The Sword

10 flashes

All of the historical notes in evidence in these flashes comes
authentically from the sources named within the pieces themselves.
And every flash of the sword comes on the wind. Always, forever, the wind

Pete O'Brien

Clarice Lispector, the great writer you never heard of

     Who is Clarice Lispector?
     She is the world's great writer you never heard of.
     Why haven't I heard of her?
     Nobody knows. That's why I write of the enigma.
     In Brazil, it is different. In Brazil, they know her. She is theirs, in Portuguese.
     This is her story. And is it awkward?
     What is a sword doing on the floor?

          

Who was Clarice Lispector?

     In the first thirty pages of Benjamin Moser's Why This World: A Biography of Clarice Lispector, I read that the woman who would later give birth to the subject of the biography was raped by invading soldiers, as a result of which she came down with syphilis. In the town where said woman lived, the mystics thought childbirth could conceivably cure the disease.

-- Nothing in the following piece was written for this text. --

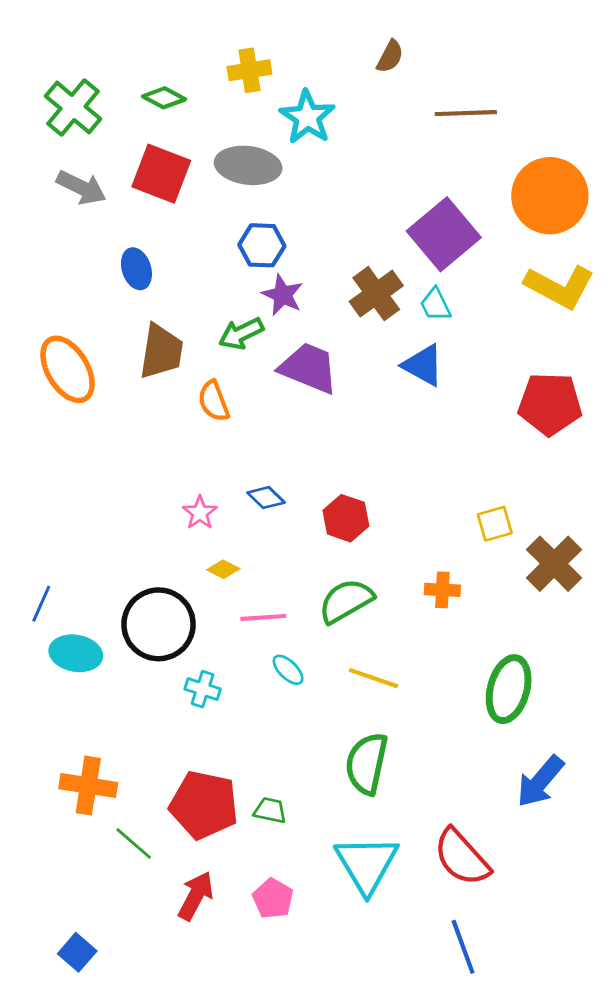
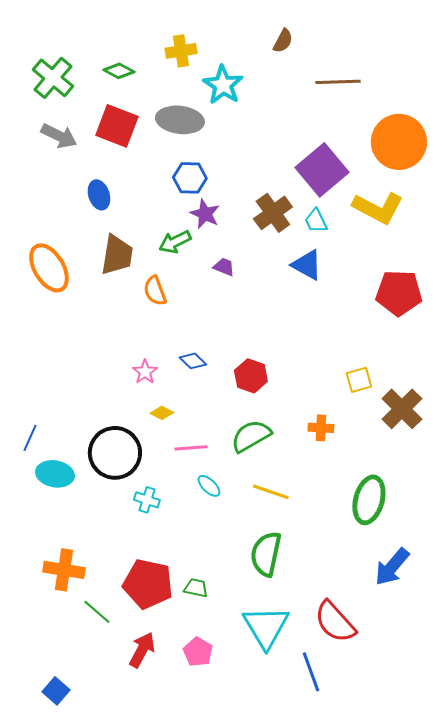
yellow L-shape: (560, 287) -> (378, 208), moved
purple trapezoid: (309, 368) -> (224, 267), size x0.5
blue line: (463, 947) -> (311, 672), moved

Clarice Lispector was born in the Ukraine in 1920 in the hope that she might save her mother, but it was not to be, and her mother died of the disease. When Clarice was less than a year old her family fled to Brazil, where others in their family had likewise relocated because of the intensifying danger and oppression at home, so as not to be killed because they were Jewish. Thus did Clarice survive. In her adulthood she married a Brazilian diplomat and acquired Brazilian citizenship. But the life of hosting dinners for dignitaries far from home was not for her. Eventually she left her husband and returned to Brazil, where she supported herself and her two sons by her writing.
     I put the book down and look around the room.
     Outside, the sword lies in shadow on the ground, full of hidden power.

And I?

      I am familiar with the legendary Clarice. Like James Joyce or Virginia Woolf, but in a way distinctly her own, she invented her own technique of fiction whereby the writer is an amorphous character in the narrative, whose process, thoughts, and reflections blend in the story she tells. Lispector's internal writer is a keenly self-aware woman who tells the story her way. Here story and process wax equally important and inseparable. With each sentence, she reaches out to the reader, seeking to include him or her in the telling. No other writer does it so well. How masterful, the breaks in and out of the story! Some say not to write this way, but in Lispector's pages the method is honed and honored magnificently.

And Them

      In the English language, I see a field once dominated by males—Yeats, Wordsworth, Shelley, and so on—a great room full of them, and, oh, hello, Emily Dickinson. The conventional bias maintained that men, not women, did the thinking, so men did the writing. This strong male bias or machismo carried over to Latinx and Spanish writers, where the greats were, well, Borges, Fuentes, Cortázar, Márquez, Lorca, Cela, Cervantes, Neruda, Paz, and so on and on, all men. (Of course, today we have women writers, though as a matter of personal taste, Esquivel, Allende, and Cisneros don't appeal to me, at least not yet). But Lispector! Unusual name. Stories written in Portuguese and translated into English. A car whips around the bend.

And So

      My life intersects hers briefly: I was born in 1976, she died December 9, 1977 (she was born December 10). December is Lispector Month. She advanced the art of fiction by her astonishing and deep blueprint of compositional style that breathed new life into the art of fiction.
     The light is on.


Photo of Rio de Janeiro by Agustin Diaz Gargiulo on Unsplash

Where is the sword?

      I muse on Clarice Lispector. The United State's next door neighbor of Latin America is a stronghold of surrealism. I love One Hundred Years of Solitude. Magical stories don't end after that, Kafka's Metamorphosis, and some strange series on television. 9-11 is a horrific surreal day in history, but savor surrealist creative writing. Today, for instance, there's Jonas Karlsson for The Room and Jesse Ball for The Way Through Doors. Lispector invented a flavor to mine as a particularly fertile garden of incongruencies. Surrealism is new again. Like a sword falling off the table.

What the hell, a cow

      Read Lispector as an act of resistance to walls of fear, lies, deception, and ignorance. To reject xenophobia forthrightly is to nourish the mind and advance the cultures of the world. Love the plutocrat's so-called outlaws: immigrants are people dressed in rags carrying children on foot. Break the wall by knowing and respecting the other side.
      Plutocrat Wall screams LIES FEAR GREED COWARDICE. It is cynical and brutal. The future belongs to the people. If a family returns home, they are murdered. If they keep on, little ones are seized from parents' sides. So everyone must do the right thing in his or her own way. Plutocrat lives for luxury hotel. Bear witness. The act of witness is its own reward and blessing. Hear the sound of the wind. The wind is Lispector. The sword shakes in the air: it is levitating.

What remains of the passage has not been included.